* THE TASK: Pull each line holding "статья" out of the entries below.

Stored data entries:
═══

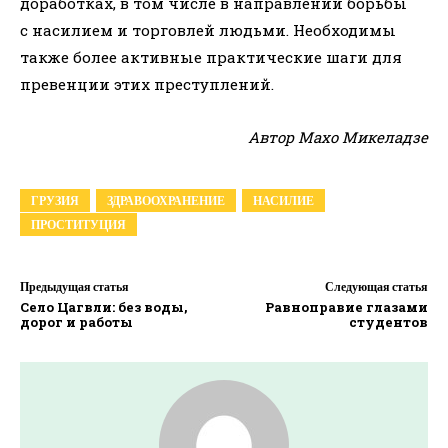
доработках, в том числе в направлении борьбы
с насилием и торговлей людьми. Необходимы
также более активные практические шаги для
превенции этих преступлений.
Автор Махо Микеладзе
ГРУЗИЯ
ЗДРАВООХРАНЕНИЕ
НАСИЛИЕ
ПРОСТИТУЦИЯ
Предыдущая статья
Следующая статья
Село Цагвли: без воды,
Равноправие глазами
дорог и работы
студентов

═══

* RESPONSE:
Предыдущая статья
Следующая статья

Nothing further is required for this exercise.